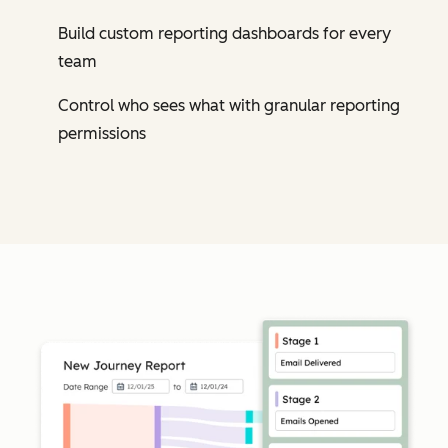
Build custom reporting dashboards for every
team
Control who sees what with granular reporting
permissions
Cl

• • • • •

Your instructions: Where a line of the data holds "reporting", show that line.

Response area:
Build custom reporting dashboards for every
Control who sees what with granular reporting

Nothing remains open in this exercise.